● **ENTRIES PROVIDED**
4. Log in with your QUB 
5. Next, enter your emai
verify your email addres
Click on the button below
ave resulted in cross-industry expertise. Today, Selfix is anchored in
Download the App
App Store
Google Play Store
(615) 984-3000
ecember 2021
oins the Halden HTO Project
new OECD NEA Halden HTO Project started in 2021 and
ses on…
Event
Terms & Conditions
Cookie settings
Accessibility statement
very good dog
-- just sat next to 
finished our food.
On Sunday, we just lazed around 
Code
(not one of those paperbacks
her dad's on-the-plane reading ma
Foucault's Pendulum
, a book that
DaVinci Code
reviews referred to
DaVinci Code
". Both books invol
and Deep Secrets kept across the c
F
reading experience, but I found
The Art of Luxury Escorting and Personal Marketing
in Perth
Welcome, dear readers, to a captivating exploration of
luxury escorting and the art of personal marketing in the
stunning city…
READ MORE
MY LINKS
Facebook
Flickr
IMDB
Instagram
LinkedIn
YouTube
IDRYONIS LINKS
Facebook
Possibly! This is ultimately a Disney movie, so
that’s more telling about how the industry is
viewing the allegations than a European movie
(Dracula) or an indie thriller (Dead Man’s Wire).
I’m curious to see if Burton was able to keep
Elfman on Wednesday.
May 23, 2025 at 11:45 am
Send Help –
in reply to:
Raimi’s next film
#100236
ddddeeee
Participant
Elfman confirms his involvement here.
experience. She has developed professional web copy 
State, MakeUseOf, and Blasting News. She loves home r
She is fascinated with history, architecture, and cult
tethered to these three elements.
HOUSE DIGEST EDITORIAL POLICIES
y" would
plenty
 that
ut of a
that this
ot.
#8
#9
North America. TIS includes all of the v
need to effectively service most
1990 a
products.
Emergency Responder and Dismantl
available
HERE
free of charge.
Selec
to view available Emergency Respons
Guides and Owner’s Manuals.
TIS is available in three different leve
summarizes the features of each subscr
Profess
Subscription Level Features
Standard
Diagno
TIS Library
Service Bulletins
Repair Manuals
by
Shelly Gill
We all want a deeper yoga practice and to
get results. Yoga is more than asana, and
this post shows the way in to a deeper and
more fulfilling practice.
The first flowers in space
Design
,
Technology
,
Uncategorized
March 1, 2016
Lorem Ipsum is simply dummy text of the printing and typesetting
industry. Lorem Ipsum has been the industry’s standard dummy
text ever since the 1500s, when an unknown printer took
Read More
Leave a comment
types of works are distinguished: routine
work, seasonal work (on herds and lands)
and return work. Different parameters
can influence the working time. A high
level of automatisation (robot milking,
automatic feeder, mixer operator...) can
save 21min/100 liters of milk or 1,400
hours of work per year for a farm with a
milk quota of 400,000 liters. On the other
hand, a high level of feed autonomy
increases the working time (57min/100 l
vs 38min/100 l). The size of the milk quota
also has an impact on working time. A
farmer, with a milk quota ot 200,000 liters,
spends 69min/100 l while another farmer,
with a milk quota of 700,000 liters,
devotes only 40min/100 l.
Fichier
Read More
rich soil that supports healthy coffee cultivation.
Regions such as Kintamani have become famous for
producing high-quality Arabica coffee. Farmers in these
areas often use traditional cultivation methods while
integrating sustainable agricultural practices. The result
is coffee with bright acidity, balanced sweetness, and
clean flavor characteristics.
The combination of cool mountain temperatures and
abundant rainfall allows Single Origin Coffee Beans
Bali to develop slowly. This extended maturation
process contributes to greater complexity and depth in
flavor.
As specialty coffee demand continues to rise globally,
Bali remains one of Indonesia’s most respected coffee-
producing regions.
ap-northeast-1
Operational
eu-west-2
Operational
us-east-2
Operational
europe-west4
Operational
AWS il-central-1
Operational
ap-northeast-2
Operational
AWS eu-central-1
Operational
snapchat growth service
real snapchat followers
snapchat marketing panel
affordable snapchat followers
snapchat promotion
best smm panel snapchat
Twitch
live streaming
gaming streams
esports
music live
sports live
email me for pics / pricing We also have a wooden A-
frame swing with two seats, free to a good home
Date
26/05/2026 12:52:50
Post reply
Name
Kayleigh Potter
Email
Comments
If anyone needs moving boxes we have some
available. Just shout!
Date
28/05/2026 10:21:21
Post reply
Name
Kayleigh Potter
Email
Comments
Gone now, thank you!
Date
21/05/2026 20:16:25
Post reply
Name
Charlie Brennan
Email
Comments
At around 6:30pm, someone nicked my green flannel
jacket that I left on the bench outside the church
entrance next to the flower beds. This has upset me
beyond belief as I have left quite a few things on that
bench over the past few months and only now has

● **WHAT TO WORK ON**
Set down the whole of the material, exactly.

● **ANSWER TO THIS PROBLEM**
4. Log in with your QUB 
5. Next, enter your emai
verify your email addres
Click on the button below
ave resulted in cross-industry expertise. Today, Selfix is anchored in
Download the App
App Store
Google Play Store
(615) 984-3000
ecember 2021
oins the Halden HTO Project
new OECD NEA Halden HTO Project started in 2021 and
ses on…
Event
Terms & Conditions
Cookie settings
Accessibility statement
very good dog
-- just sat next to 
finished our food.
On Sunday, we just lazed around 
Code
(not one of those paperbacks
her dad's on-the-plane reading ma
Foucault's Pendulum
, a book that
DaVinci Code
reviews referred to
DaVinci Code
". Both books invol
and Deep Secrets kept across the c
F
reading experience, but I found
The Art of Luxury Escorting and Personal Marketing
in Perth
Welcome, dear readers, to a captivating exploration of
luxury escorting and the art of personal marketing in the
stunning city…
READ MORE
MY LINKS
Facebook
Flickr
IMDB
Instagram
LinkedIn
YouTube
IDRYONIS LINKS
Facebook
Possibly! This is ultimately a Disney movie, so
that’s more telling about how the industry is
viewing the allegations than a European movie
(Dracula) or an indie thriller (Dead Man’s Wire).
I’m curious to see if Burton was able to keep
Elfman on Wednesday.
May 23, 2025 at 11:45 am
Send Help –
in reply to:
Raimi’s next film
#100236
ddddeeee
Participant
Elfman confirms his involvement here.
experience. She has developed professional web copy 
State, MakeUseOf, and Blasting News. She loves home r
She is fascinated with history, architecture, and cult
tethered to these three elements.
HOUSE DIGEST EDITORIAL POLICIES
y" would
plenty
 that
ut of a
that this
ot.
#8
#9
North America. TIS includes all of the v
need to effectively service most
1990 a
products.
Emergency Responder and Dismantl
available
HERE
free of charge.
Selec
to view available Emergency Respons
Guides and Owner’s Manuals.
TIS is available in three different leve
summarizes the features of each subscr
Profess
Subscription Level Features
Standard
Diagno
TIS Library
Service Bulletins
Repair Manuals
by
Shelly Gill
We all want a deeper yoga practice and to
get results. Yoga is more than asana, and
this post shows the way in to a deeper and
more fulfilling practice.
The first flowers in space
Design
,
Technology
,
Uncategorized
March 1, 2016
Lorem Ipsum is simply dummy text of the printing and typesetting
industry. Lorem Ipsum has been the industry’s standard dummy
text ever since the 1500s, when an unknown printer took
Read More
Leave a comment
types of works are distinguished: routine
work, seasonal work (on herds and lands)
and return work. Different parameters
can influence the working time. A high
level of automatisation (robot milking,
automatic feeder, mixer operator...) can
save 21min/100 liters of milk or 1,400
hours of work per year for a farm with a
milk quota of 400,000 liters. On the other
hand, a high level of feed autonomy
increases the working time (57min/100 l
vs 38min/100 l). The size of the milk quota
also has an impact on working time. A
farmer, with a milk quota ot 200,000 liters,
spends 69min/100 l while another farmer,
with a milk quota of 700,000 liters,
devotes only 40min/100 l.
Fichier
Read More
rich soil that supports healthy coffee cultivation.
Regions such as Kintamani have become famous for
producing high-quality Arabica coffee. Farmers in these
areas often use traditional cultivation methods while
integrating sustainable agricultural practices. The result
is coffee with bright acidity, balanced sweetness, and
clean flavor characteristics.
The combination of cool mountain temperatures and
abundant rainfall allows Single Origin Coffee Beans
Bali to develop slowly. This extended maturation
process contributes to greater complexity and depth in
flavor.
As specialty coffee demand continues to rise globally,
Bali remains one of Indonesia’s most respected coffee-
producing regions.
ap-northeast-1
Operational
eu-west-2
Operational
us-east-2
Operational
europe-west4
Operational
AWS il-central-1
Operational
ap-northeast-2
Operational
AWS eu-central-1
Operational
snapchat growth service
real snapchat followers
snapchat marketing panel
affordable snapchat followers
snapchat promotion
best smm panel snapchat
Twitch
live streaming
gaming streams
esports
music live
sports live
email me for pics / pricing We also have a wooden A-
frame swing with two seats, free to a good home
Date
26/05/2026 12:52:50
Post reply
Name
Kayleigh Potter
Email
Comments
If anyone needs moving boxes we have some
available. Just shout!
Date
28/05/2026 10:21:21
Post reply
Name
Kayleigh Potter
Email
Comments
Gone now, thank you!
Date
21/05/2026 20:16:25
Post reply
Name
Charlie Brennan
Email
Comments
At around 6:30pm, someone nicked my green flannel
jacket that I left on the bench outside the church
entrance next to the flower beds. This has upset me
beyond belief as I have left quite a few things on that
bench over the past few months and only now has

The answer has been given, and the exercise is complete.